# SC18 vs Micro



## RAFster (May 29, 2002)

I've got a thread starting to grow on
the SC18 vs Micro over on the Your Micro
forums...:devil:

http://yourmicro.com/forums/showthread.php?s=&postid=23619#post23619

If you guys want to provide any input or postings of support or corrections please do so...

David
RAFster


----------



## BudBartos (Jan 1, 1970)

RAFster>> Good thread there! It is amazing how few know about the BRP car! Guess I need $5,000.00 a month for big ad's.


----------



## Nil (Dec 8, 2001)

Bud:

You need to route out a handful of graphite SC18 chassis plates, call 'em "Special Editions," and sell 'em to the bench crowd for $100 a pop.

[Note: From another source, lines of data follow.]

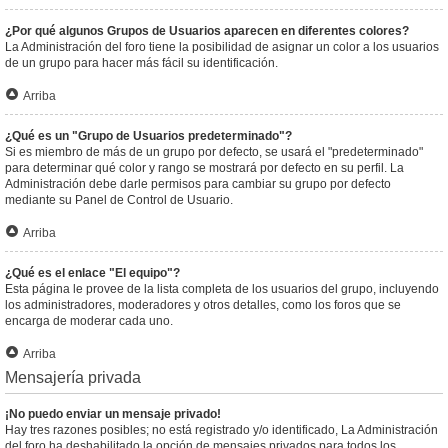
¿Por qué algunos Grupos de Usuarios aparecen en diferentes colores?
La Administración del foro tiene la posibilidad de asignar un color a los usuarios
de un grupo para hacer más fácil su identificación.
Arriba
¿Qué es un "Grupo de Usuarios predeterminado"?
Si es miembro de más de un grupo por defecto, se usará el "predeterminado"
para determinar qué color y rango se mostrará por defecto en su perfil. La
Administración debe darle permisos para cambiar su grupo por defecto
mediante su Panel de Control de Usuario.
Arriba
¿Qué es el enlace "El equipo"?
Esta página le provee de la lista completa de los usuarios del grupo, incluyendo
los administradores, moderadores y otros detalles, como los foros que se
encarga de moderar cada uno.
Arriba
Mensajería privada
¡No puedo enviar un mensaje privado!
Hay tres razones posibles; no está registrado y/o identificado, La Administración
del foro ha deshabilitado la opción de mensajes privados para todos los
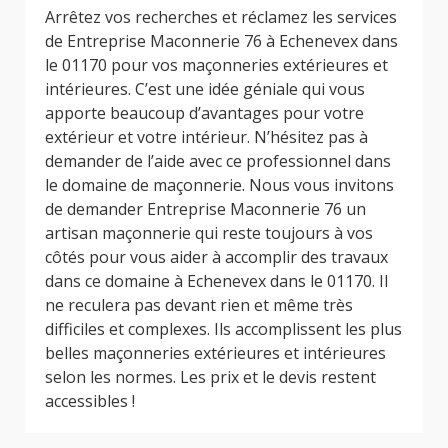
Arrêtez vos recherches et réclamez les services
de Entreprise Maconnerie 76 à Echenevex dans
le 01170 pour vos maçonneries extérieures et
intérieures. C’est une idée géniale qui vous
apporte beaucoup d’avantages pour votre
extérieur et votre intérieur. N’hésitez pas à
demander de l’aide avec ce professionnel dans
le domaine de maçonnerie. Nous vous invitons
de demander Entreprise Maconnerie 76 un
artisan maçonnerie qui reste toujours à vos
côtés pour vous aider à accomplir des travaux
dans ce domaine à Echenevex dans le 01170. Il
ne reculera pas devant rien et même très
difficiles et complexes. Ils accomplissent les plus
belles maçonneries extérieures et intérieures
selon les normes. Les prix et le devis restent
accessibles !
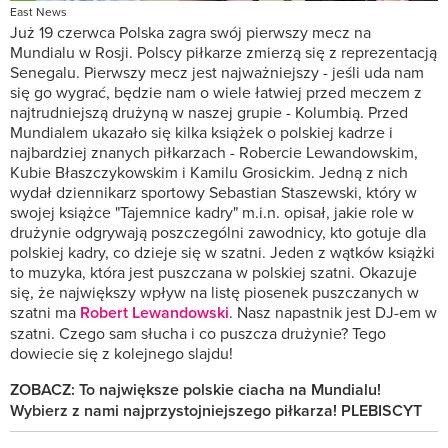
East News
Już 19 czerwca Polska zagra swój pierwszy mecz na
Mundialu w Rosji. Polscy piłkarze zmierzą się z reprezentacją
Senegalu. Pierwszy mecz jest najważniejszy - jeśli uda nam
się go wygrać, będzie nam o wiele łatwiej przed meczem z
najtrudniejszą drużyną w naszej grupie - Kolumbią. Przed
Mundialem ukazało się kilka książek o polskiej kadrze i
najbardziej znanych piłkarzach - Robercie Lewandowskim,
Kubie Błaszczykowskim i Kamilu Grosickim. Jedną z nich
wydał dziennikarz sportowy Sebastian Staszewski, który w
swojej książce "Tajemnice kadry" m.i.n. opisał, jakie role w
drużynie odgrywają poszczególni zawodnicy, kto gotuje dla
polskiej kadry, co dzieje się w szatni. Jeden z wątków książki
to muzyka, która jest puszczana w polskiej szatni. Okazuje
się, że największy wpływ na listę piosenek puszczanych w
szatni ma
Robert Lewandowski
. Nasz napastnik jest DJ-em w
szatni. Czego sam słucha i co puszcza drużynie? Tego
dowiecie się z kolejnego slajdu!
ZOBACZ: To największe polskie ciacha na Mundialu!
Wybierz z nami najprzystojniejszego piłkarza! PLEBISCYT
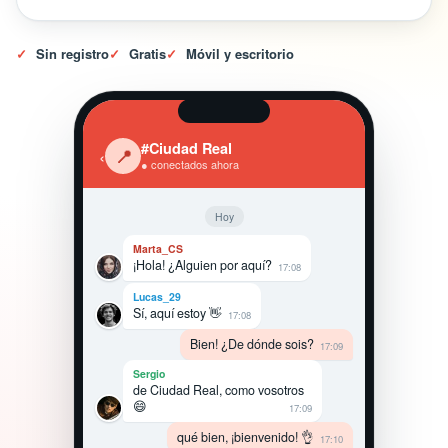
✓
Sin registro
✓
Gratis
✓
Móvil y escritorio
#Ciudad Real
‹
📍
● conectados ahora
Hoy
Marta_CS
¡Hola! ¿Alguien por aquí?
17:08
Lucas_29
Sí, aquí estoy 👋
17:08
Bien! ¿De dónde sois?
17:09
Sergio
de Ciudad Real, como vosotros
😄
17:09
qué bien, ¡bienvenido! 👌
17:10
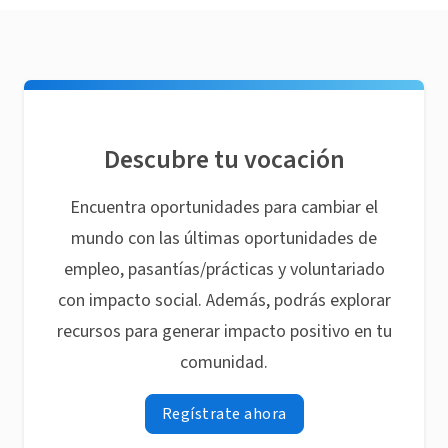
Descubre tu vocación
Encuentra oportunidades para cambiar el
mundo con las últimas oportunidades de
empleo, pasantías/prácticas y voluntariado
con impacto social. Además, podrás explorar
recursos para generar impacto positivo en tu
comunidad.
Regístrate ahora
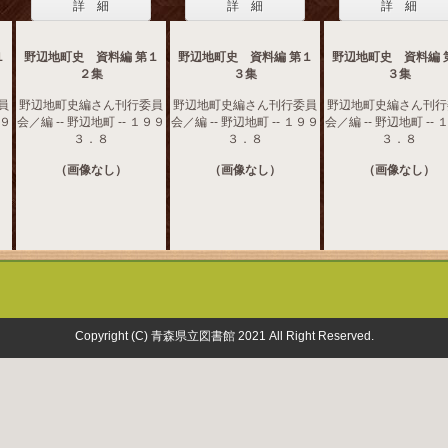
詳 細
詳 細
詳 細
１
野辺地町史 資料編 第１
野辺地町史 資料編 第１
野辺地町史 資料編 
２集
３集
３集
員
野辺地町史編さん刊行委員
野辺地町史編さん刊行委員
野辺地町史編さん刊行
９９
会／編 -- 野辺地町 -- １９９
会／編 -- 野辺地町 -- １９９
会／編 -- 野辺地町 --
３．８
３．８
３．８
（画像なし）
（画像なし）
（画像なし）
Copyright (C) 青森県立図書館 2021 All Right Reserved.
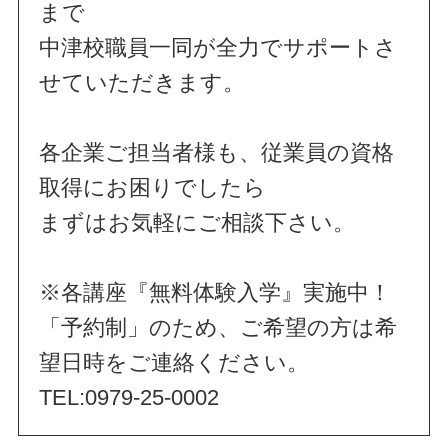
まで
中津校職員一同が全力でサポートさ
せていただきます。
各企業ご担当者様も、従業員の資格
取得にお困りでしたら
まずはお気軽にご相談下さい。
※各講座『無料体験入学』実施中！
「予約制」のため、ご希望の方は希
望日時をご連絡ください。
TEL:0979-25-0002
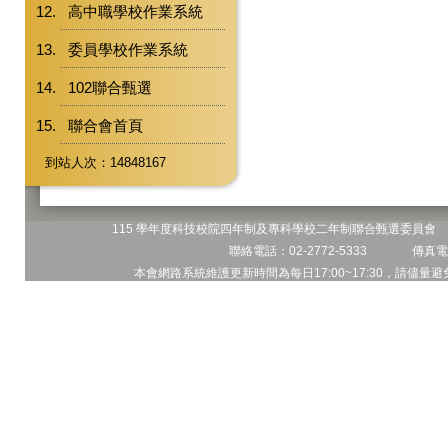
高中職學校作業系統
委員學校作業系統
102聯合甄選
聯合會首頁
到站人次：14848167
115 學年度科技校院四年制及專科學校二年制聯合甄選委員會 地
聯絡電話：02-2772-5333 傳真電話
本會網路系統維護更新時間為每日17:00~17:30，請儘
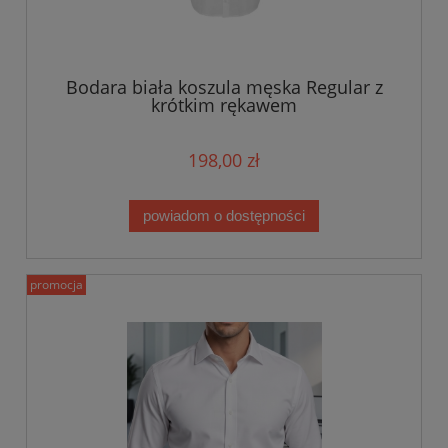
Bodara biała koszula męska Regular z
krótkim rękawem
198,00 zł
powiadom o dostępności
promocja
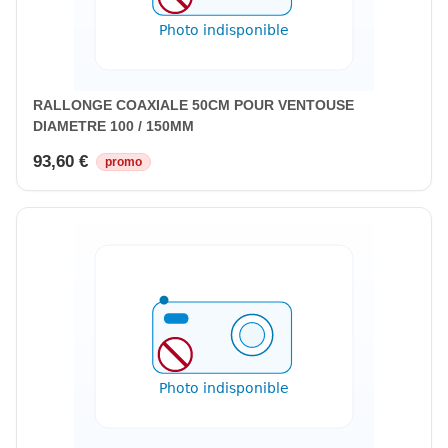
RALLONGE COAXIALE 50CM POUR VENTOUSE
DIAMETRE 100 / 150MM
93,60 €
promo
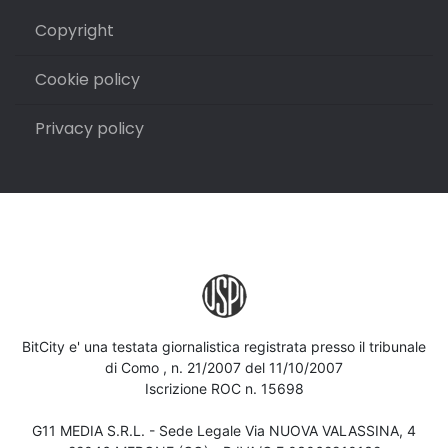
Copyright
Cookie policy
Privacy policy
BitCity e' una testata giornalistica registrata presso il tribunale
di Como , n. 21/2007 del 11/10/2007
Iscrizione ROC n. 15698
G11 MEDIA S.R.L. - Sede Legale Via NUOVA VALASSINA, 4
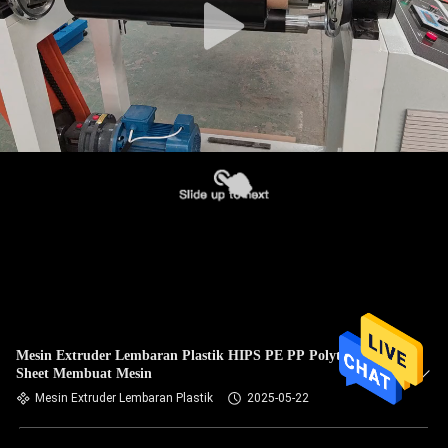
Mesin Extruder Lembaran Plastik HIPS PE PP Polythene
Sheet Membuat Mesin
Mesin Extruder Lembaran Plastik
2025-05-22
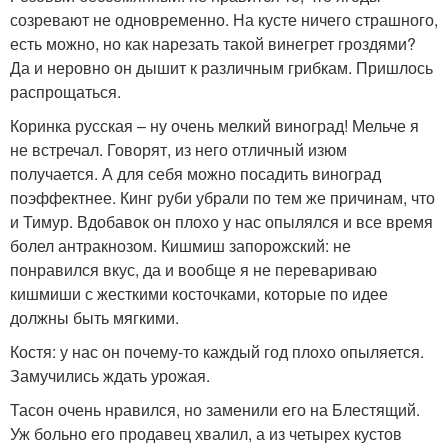
созревают не одновременно. На кусте ничего страшного,
есть можно, но как нарезать такой винегрет гроздями?
Да и неровно он дышит к различным грибкам. Пришлось
распрощаться.
Коринка русская – ну очень мелкий виноград! Мельче я
не встречал. Говорят, из него отличный изюм
получается. А для себя можно посадить виноград
поэффектнее. Кинг руби убрали по тем же причинам, что
и Тимур. Вдобавок он плохо у нас опылялся и все время
болел антракнозом. Кишмиш запорожский: не
понравился вкус, да и вообще я не перевариваю
кишмиши с жесткими косточками, которые по идее
должны быть мягкими.
Костя: у нас он почему-то каждый год плохо опыляется.
Замучились ждать урожая.
Тасон очень нравился, но заменили его на Блестящий.
Уж больно его продавец хвалил, а из четырех кустов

Seriously, people want to think they're making an improvement on the car, even if they're on the wrong track. How else could anyone sell aluminum suspension arms for a touring car?

See ya tomorrow.


----------



## Guest (Aug 18, 2002)

How are you guys making the speed 300 work in the SC18??Doen't the speed turn counter clockwise?


----------



## RAFster (May 29, 2002)

*Speed 300 motor in a SC18*

The Big Block/Speed 300 motor pod is setup to have the pinion/spur on the opposite side of the car as the standard SC18's motor (Super 16D slot car motor). That way the motor turns in the correct direction.

David
RAFster


----------



## Guest (Aug 18, 2002)

Call me stupid but i don't follow you.Have a pic of what this looks like on the SC18??Kinda new to this micro stuff...need to be led by the hand for a while LOL  Thanks for your help!


----------



## RAFster (May 29, 2002)

The SC18 normally has the motor Pinion/Spur gear on the driver's side. Since the Speed 300 turns in the opposite direction of the Super 16D (std motor) the rear pod is designed to have the Pinion/Spur on the passenger side.

See the picture at:
http://www.brpracing.com/325.html
That's the Speed 300/Big Block.

Then look at the standard rear pod.
http://www.brpracing.com/110chassiscomplete.html

Now you see the difference?

David
RAFster


----------



## Guest (Aug 18, 2002)

Okie dokie..got it!  Well,you guys convinced me....one SC18 and rear pod conversion on the way!Can't wait to get it and smoke some rs4 tail at my local track.  Thanks for your help,its much appreciated


----------



## 2slow00 (Sep 26, 2001)

Modfiend don't forget the ball diff.It is a must have.


----------



## ChrisHarris (Feb 26, 2002)

*how much faster?*

Out of curiosity, how much do you gain going to the speed 300 motor over the stock one? How controllable is it?


----------



## 2slow00 (Sep 26, 2001)

Chris you have to be a very good driver to control the power. We run a series with Bud who designed and builds the cars and we run the stock motor and find it very fast.


----------



## RAFster (May 29, 2002)

*CORCAR thread....*

The SC18 vs. Micro is alive in CORCAR's forums for someone considering a purchase. Interesting how the HPI guys so adamantly defend their Nippon made cars.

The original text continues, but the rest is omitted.